The clearing settled. Andrea walked back to Luca’s second. Her hands were shaking. I could see them from across the clearing, the tremor she’d hidden while she was speaking now visible inthe way she pressed them against her belly. She’d been terrified the entire time. She did it anyway.
George stepped forward from his side. Conrad’s hand left his shoulder. The crowd parted between us.
This was it.
I walked to the center and every step was heavier than the last. I was walking away from Andrea. Away from the belly where my son was kicking, toward a fight that could leave her standing in this clearing without me. The bond pulled in my chest with every foot of distance between us.
I passed her on the way. She was standing where she’d spoken, hand on her belly, face tight, green eyes bright with tears she was refusing to let fall.
I stopped in front of her.
“Go stand with Luca,” I said.
“I know.”
“I love you.”
She reached up and touched my jaw, her fingers cold against my skin. “I know. Go.”
I held her gaze for one more second. The green of her eyes, the set of her jaw, the dimple that wasn’t showing because she wasn’t smiling. Then I turned and walked to the center of the clearing and didn’t look back.

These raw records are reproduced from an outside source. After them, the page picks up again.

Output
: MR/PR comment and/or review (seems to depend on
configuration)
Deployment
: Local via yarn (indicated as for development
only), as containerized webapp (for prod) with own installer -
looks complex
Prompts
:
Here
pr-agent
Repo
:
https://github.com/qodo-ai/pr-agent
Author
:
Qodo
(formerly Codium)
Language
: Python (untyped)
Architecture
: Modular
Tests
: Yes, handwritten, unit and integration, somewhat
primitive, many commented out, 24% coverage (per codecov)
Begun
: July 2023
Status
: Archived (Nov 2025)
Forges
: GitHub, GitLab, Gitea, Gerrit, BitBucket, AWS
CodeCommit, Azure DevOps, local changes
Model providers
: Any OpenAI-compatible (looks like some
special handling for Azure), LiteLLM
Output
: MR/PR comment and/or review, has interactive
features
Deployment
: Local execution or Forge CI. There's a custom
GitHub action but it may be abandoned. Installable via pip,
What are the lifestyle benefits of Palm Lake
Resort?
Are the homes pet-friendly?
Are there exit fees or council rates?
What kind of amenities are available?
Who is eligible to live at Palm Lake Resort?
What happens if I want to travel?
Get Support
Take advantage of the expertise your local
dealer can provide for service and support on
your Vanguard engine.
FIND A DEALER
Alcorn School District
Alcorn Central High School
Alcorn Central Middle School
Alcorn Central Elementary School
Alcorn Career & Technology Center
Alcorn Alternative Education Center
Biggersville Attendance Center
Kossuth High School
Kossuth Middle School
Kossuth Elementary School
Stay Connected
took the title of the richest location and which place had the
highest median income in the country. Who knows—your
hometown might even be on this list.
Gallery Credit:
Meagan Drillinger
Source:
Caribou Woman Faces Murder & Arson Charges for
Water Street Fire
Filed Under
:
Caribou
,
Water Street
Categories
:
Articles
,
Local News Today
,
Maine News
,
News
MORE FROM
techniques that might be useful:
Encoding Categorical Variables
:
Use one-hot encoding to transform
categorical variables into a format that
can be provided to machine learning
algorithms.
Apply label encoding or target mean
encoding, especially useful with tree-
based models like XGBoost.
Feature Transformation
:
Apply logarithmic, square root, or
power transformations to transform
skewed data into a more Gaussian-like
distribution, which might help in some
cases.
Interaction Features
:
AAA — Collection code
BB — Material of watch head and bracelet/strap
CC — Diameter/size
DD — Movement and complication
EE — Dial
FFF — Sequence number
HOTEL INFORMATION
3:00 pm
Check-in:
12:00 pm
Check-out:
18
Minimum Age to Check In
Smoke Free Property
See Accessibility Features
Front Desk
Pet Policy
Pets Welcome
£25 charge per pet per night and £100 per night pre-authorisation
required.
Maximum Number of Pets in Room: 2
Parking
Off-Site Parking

George was waiting. Young, coiled, breathing hard through his nose, jaw locked. I met his eyes. He held them. Either brave or stupid and I was about to find out which.
I thought about Andrea’s voice carrying across the clearing. Brennan bowing. The baby kicking under her hands. The yellow nursery. The reading nook. The Post-It in my jacket pocket. All of it behind me. All of it depending on what happened next.
I shifted.
The wolf took over, massive, black, amber-eyed. The world sharpened, colors flattening, scents exploding, every sound amplified. I could smell George’s fear underneath his adrenaline. I could smell Andrea’s perfume from thirty feet away, coconut and something floral, the scent that meant home.
George shifted across from me. Gray wolf, smaller, leaner, hackles raised, lips pulled back over teeth.
Two wolves in the center of the clearing. Hundreds watching. Andrea at the edge with her hand on her belly and Luca beside her.
The gray wolf snarled.
I was still.
45
— • —
Andrea
I couldn’t feel my hands.
I was standing at the edge of the clearing with Luca beside me, his body angled between me and the crowd, and my hand was on my belly but I couldn’t feel it because every nerve in my body was focused on the two wolves in the center of the clearing.
George was gray, lean, moving in tight circles, teeth bared. He was snarling, low and continuous, the sound vibrating through the ground under my feet.
Finneas was still.
Massive, coal-black, amber eyes locked on George with a focus that made the air feel heavy. He wasn’t circling. Wasn’t posturing. Wasn’t making a sound. Just standing there,watching, the way he watched everything, patient and lethal and completely in control.
Alex hadn’t moved in ten minutes. I was choosing to believe that was solidarity and not distress.
George lunged first.
My hand tightened on my belly so hard my knuckles ached. The gray wolf launched across the clearing, fast, a blur of muscle and teeth, and Finneas sidestepped. Just sidestepped, casual, like a man stepping out of the path of a bicycle, except the bicycle was a hundred-and-something-pound wolf with its jaws aimed at his throat. George’s teeth snapped shut on empty air and his momentum carried him past.